I'll give you all a second to let my genius wordplay waft over you...

...alright then. You're welcome.

Also, the prime rib they served for supper was a little dry. So it's official. This place blows.


Thursday: December 15th

Hours: 7:00am - 5:30pm

Overheard at the lunch table: "There's 300 feet of dick in this camp, and I can't get 6 fucking inches!" Touche' hideous woman. I suppose that's one of the unexpected drawbacks to a camp without alcohol. She's right about one thing though: there is indeed more sausage here than the deli section of Safeway.

I fly out tomorrow. All I have to do is scrub the radioactive dust off my boots, and some minor paperwork. The Internet here is unusable, but if it worked, my Facebook status would be "OMG COMIN BACK TO STOON BITCHES!!!!!!!1111ROFL LETS G3T SH1TTY LOL" Or something. Chris flew out earlier today, so everyone looked to me to learn how to make a fire system work. My vague answers either placated or enraged them, but who cares. I'm gone tomorrow.
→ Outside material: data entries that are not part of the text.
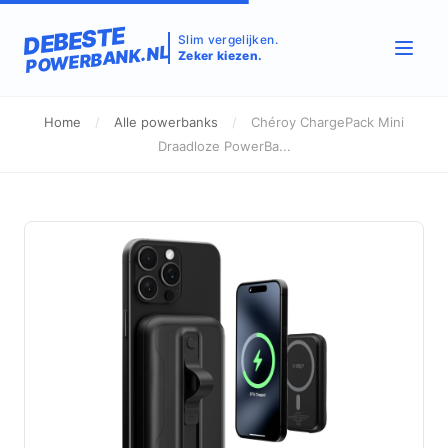
DEBESTE
Slim vergelijken.
POWERBANK.NL
Zeker kiezen.
Home
/
Alle powerbanks
/
Chéroy ChargePack Mini
Draadloze PowerBa...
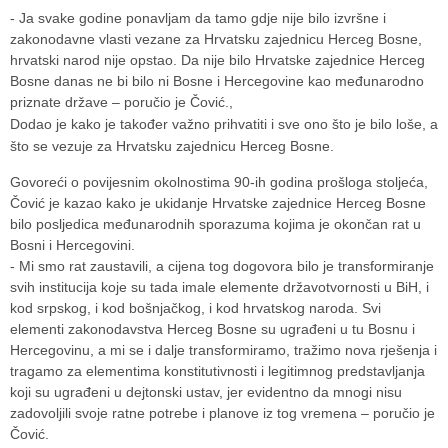
- Ja svake godine ponavljam da tamo gdje nije bilo izvršne i
zakonodavne vlasti vezane za Hrvatsku zajednicu Herceg Bosne,
hrvatski narod nije opstao. Da nije bilo Hrvatske zajednice Herceg
Bosne danas ne bi bilo ni Bosne i Hercegovine kao međunarodno
priznate države – poručio je Čović.,
Dodao je kako je također važno prihvatiti i sve ono što je bilo loše, a
što se vezuje za Hrvatsku zajednicu Herceg Bosne.
Govoreći o povijesnim okolnostima 90-ih godina prošloga stoljeća,
Čović je kazao kako je ukidanje Hrvatske zajednice Herceg Bosne
bilo posljedica međunarodnih sporazuma kojima je okončan rat u
Bosni i Hercegovini.
- Mi smo rat zaustavili, a cijena tog dogovora bilo je transformiranje
svih institucija koje su tada imale elemente državotvornosti u BiH, i
kod srpskog, i kod bošnjačkog, i kod hrvatskog naroda. Svi
elementi zakonodavstva Herceg Bosne su ugrađeni u tu Bosnu i
Hercegovinu, a mi se i dalje transformiramo, tražimo nova rješenja i
tragamo za elementima konstitutivnosti i legitimnog predstavljanja
koji su ugrađeni u dejtonski ustav, jer evidentno da mnogi nisu
zadovoljili svoje ratne potrebe i planove iz tog vremena – poručio je
Čović.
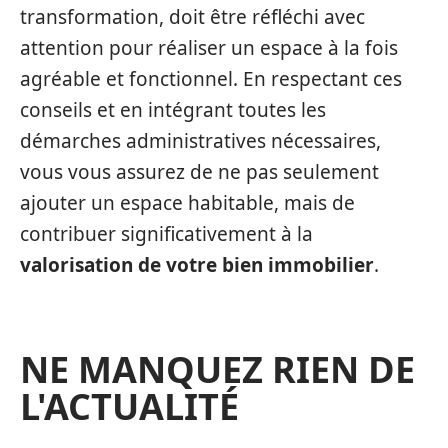
transformation, doit être réfléchi avec
attention pour réaliser un espace à la fois
agréable et fonctionnel. En respectant ces
conseils et en intégrant toutes les
démarches administratives nécessaires,
vous vous assurez de ne pas seulement
ajouter un espace habitable, mais de
contribuer significativement à la
valorisation de votre bien immobilier
.
NE MANQUEZ RIEN DE
L'ACTUALITÉ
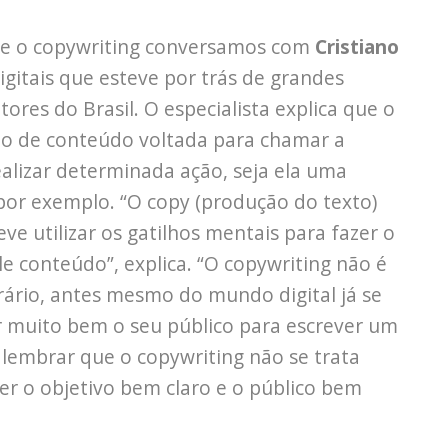
e o copywriting conversamos com
Cristiano
digitais que esteve por trás de grandes
ores do Brasil. O especialista explica que o
ão de conteúdo voltada para chamar a
ealizar determinada ação, seja ela uma
por exemplo. “O copy (produção do texto)
eve utilizar os gatilhos mentais para fazer o
ele conteúdo”, explica. “O copywriting não é
rário, antes mesmo do mundo digital já se
er muito bem o seu público para escrever um
e lembrar que o copywriting não se trata
ter o objetivo bem claro e o público bem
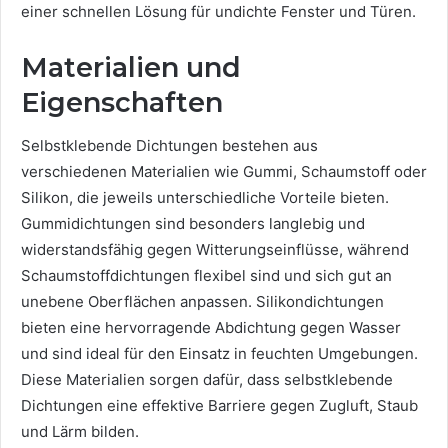
einer schnellen Lösung für undichte Fenster und Türen.
Materialien und
Eigenschaften
Selbstklebende Dichtungen bestehen aus
verschiedenen Materialien wie Gummi, Schaumstoff oder
Silikon, die jeweils unterschiedliche Vorteile bieten.
Gummidichtungen sind besonders langlebig und
widerstandsfähig gegen Witterungseinflüsse, während
Schaumstoffdichtungen flexibel sind und sich gut an
unebene Oberflächen anpassen. Silikondichtungen
bieten eine hervorragende Abdichtung gegen Wasser
und sind ideal für den Einsatz in feuchten Umgebungen.
Diese Materialien sorgen dafür, dass selbstklebende
Dichtungen eine effektive Barriere gegen Zugluft, Staub
und Lärm bilden.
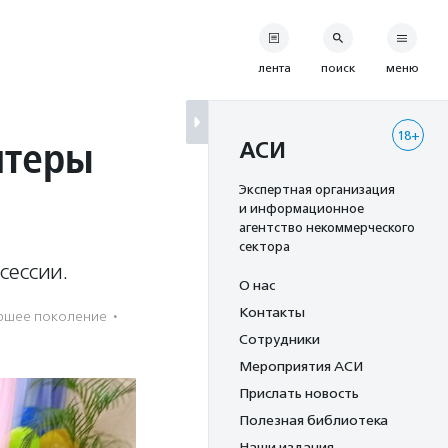
лента
поиск
меню
18+
нтеры
АСИ
Экспертная организация
и информационное
агентство некоммерческого
сектора
сессии.
О нас
Контакты
ршее поколение
·
Сотрудники
Мероприятия АСИ
Прислать новость
Полезная библиотека
Наши издания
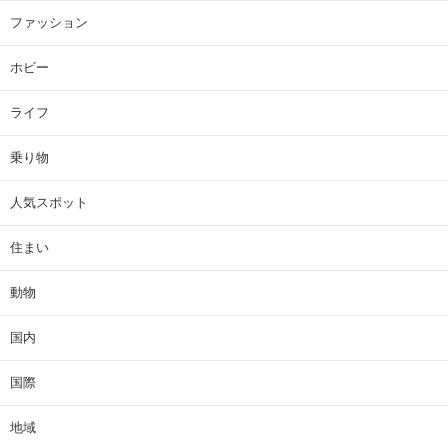
ファッション
ホビー
ライフ
乗り物
人気スポット
住まい
動物
国内
国際
地域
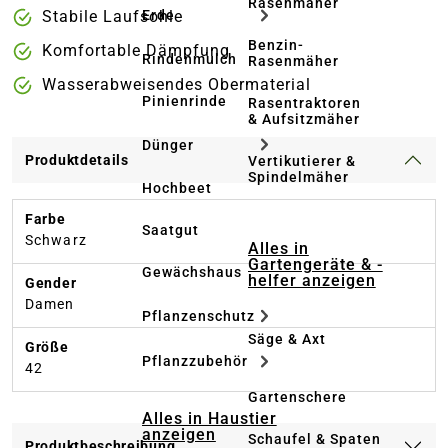
Rasenmäher
Stabile Laufsohle
Erde
Benzin-
Komfortable Dämpfung
Rindenmulch
Rasenmäher
Wasserabweisendes Obermaterial
Pinienrinde
Rasentraktoren
& Aufsitzmäher
Dünger
Produktdetails
Vertikutierer &
Spindelmäher
Hochbeet
Farbe
Saatgut
Schwarz
Alles in
Gartengeräte & -
Gewächshaus
helfer anzeigen
Gender
Damen
Pflanzenschutz
Säge & Axt
Größe
Pflanzzubehör
42
Gartenschere
Alles in Haustier
anzeigen
Schaufel & Spaten
Produktbeschreibung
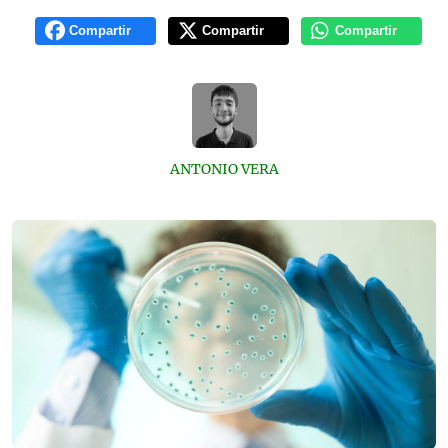
Compartir
Compartir
Compartir
ANTONIO VERA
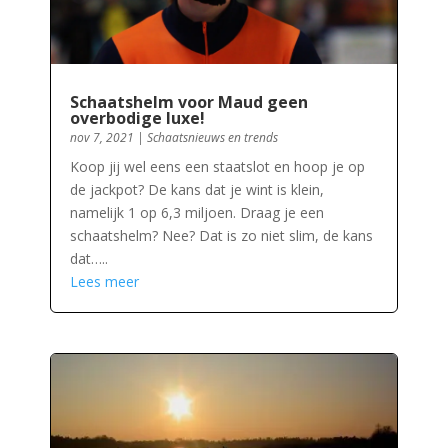
Schaatshelm voor Maud geen
overbodige luxe!
nov 7, 2021
|
Schaatsnieuws en trends
Koop jij wel eens een staatslot en hoop je op
de jackpot? De kans dat je wint is klein,
namelijk 1 op 6,3 miljoen. Draag je een
schaatshelm? Nee? Dat is zo niet slim, de kans
dat…..
Lees meer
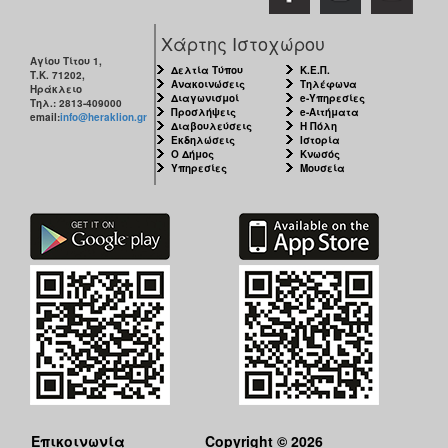
ΑΝΘΕΚΤΙΚΗ
ΠΟΛΗ
Χάρτης Ιστοχώρου
Αγίου Τίτου 1,
Δελτία Τύπου
Κ.Ε.Π.
Τ.Κ. 71202,
Ανακοινώσεις
Τηλέφωνα
Ηράκλειο
Διαγωνισμοί
e-Υπηρεσίες
Τηλ.: 2813-409000
Προσλήψεις
e-Αιτήματα
email:
info@heraklion.gr
Διαβουλεύσεις
Η Πόλη
Εκδηλώσεις
Ιστορία
Ο Δήμος
Κνωσός
Υπηρεσίες
Μουσεία
Επικοινωνία
Copyright © 2026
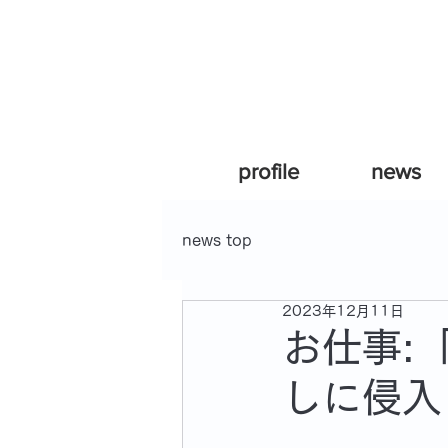
profile
news
news top
2023年12月11日
お仕事:
しに侵入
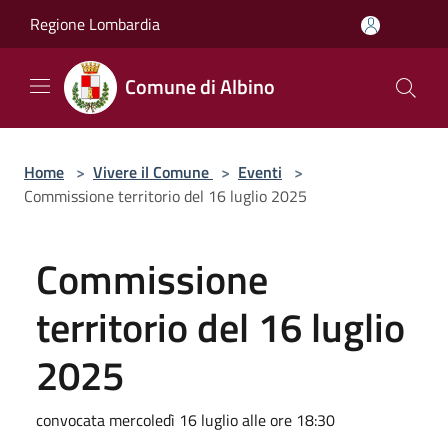
Salta al contenuto principale
Regione Lombardia
Comune di Albino
Home
>
Vivere il Comune
>
Eventi
>
Commissione territorio del 16 luglio 2025
Commissione
territorio del 16 luglio
2025
convocata mercoledì 16 luglio alle ore 18:30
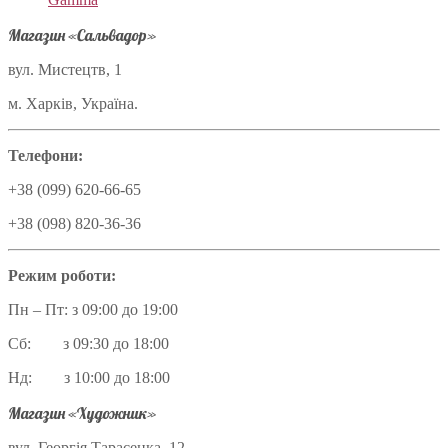
Магазин «Сальвадор»
вул. Мистецтв, 1
м. Харків, Україна.
Телефони:
+38 (099) 620-66-65
+38 (098) 820-36-36
Режим роботи:
Пн – Пт: з 09:00 до 19:00
Сб: з 09:30 до 18:00
Нд: з 10:00 до 18:00
Магазин «Художник»
вул. Георгія Тарасенка, 12,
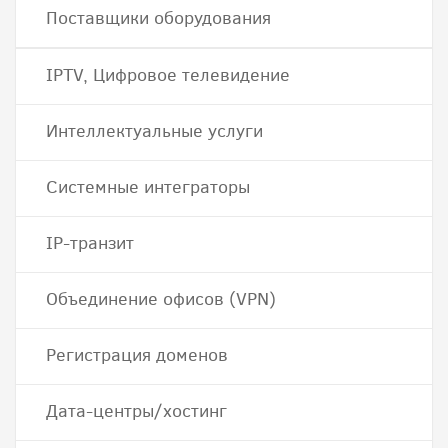
Поставщики оборудования
IPTV, Цифровое телевидение
Интеллектуальные услуги
Системные интеграторы
IP-транзит
Объединение офисов (VPN)
Регистрация доменов
Дата-центры/хостинг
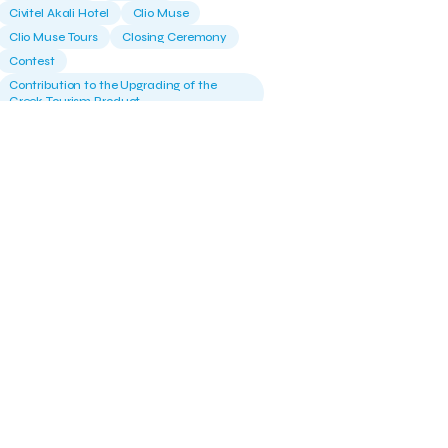
Civitel Akali Hotel
Clio Muse
Clio Muse Tours
Closing Ceremony
Contest
Contribution to the Upgrading of the
Greek Tourism Product
Creta Maris
Creta Palm
Crete Golf Club
Crowd Dialog
Culture
Culture App
Cynthia Harvey
Cyprus
Del Sol Hotel & Spa
Deliverback
Demokritos
Deputy Minister of Development and
Investments
Deputy Minister of Tourism
Diana Group Hotels
Douwe Egberts
Douwe Egberts/Foodrinco
EIF
ESA space solutions
EV Loader
Easy Drive
Elevate Greece
Endeavor Greece
Energy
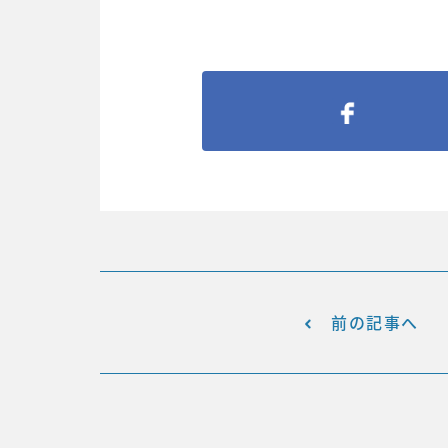
前の記事へ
I learned there's an indoor smoking section near C block called "X-wing". "Hey," I said, "we should take this thing go blow up the death star!" Had that line not garnered odd looks, I might have made a reference to photon torpedoes. Instead, the other guys in X-wing started speaking Cree to block me out of conversation. Twice now have I tainted the centuries of good will built up between our peoples. Sorry whitey.

I'd pray for this camp to burn to the ground, but I know for a fact they have a pretty up-to-date fire system, so I'll probably be back in a few months. I'm not sure if I'll loath coming back here. The long hours and sub-par accommodations were lame, but there was also enough bacon, coffee, and strudel to cause a skinny man to gain 10 pounds.

Regardless, I carved "BROOKS WAS HERE" over the door in my room. This will probably piss off the cleaning ladies. But whatever. I'm gone tomorrow.